What you will do - Give back the records below verbatim, please, but without a single image.

══ Entries provided

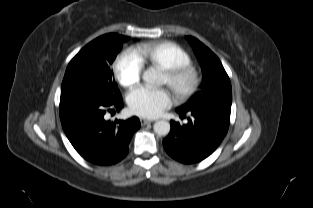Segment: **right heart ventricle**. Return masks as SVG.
<instances>
[{
    "mask_svg": "<svg viewBox=\"0 0 313 208\" xmlns=\"http://www.w3.org/2000/svg\"><path fill=\"white\" fill-rule=\"evenodd\" d=\"M143 64L162 70L189 64L191 57L180 45L171 41H157L138 46L135 50Z\"/></svg>",
    "mask_w": 313,
    "mask_h": 208,
    "instance_id": "e07e8e85",
    "label": "right heart ventricle"
}]
</instances>
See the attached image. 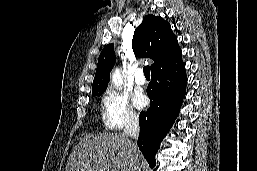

════

Solution for this task -
Segment: **right heart ventricle**. Return masks as SVG.
<instances>
[{
    "mask_svg": "<svg viewBox=\"0 0 313 208\" xmlns=\"http://www.w3.org/2000/svg\"><path fill=\"white\" fill-rule=\"evenodd\" d=\"M143 64L162 70L189 64L191 57L180 45L171 41H157L138 46L135 50Z\"/></svg>",
    "mask_w": 313,
    "mask_h": 208,
    "instance_id": "e07e8e85",
    "label": "right heart ventricle"
}]
</instances>
See the attached image. 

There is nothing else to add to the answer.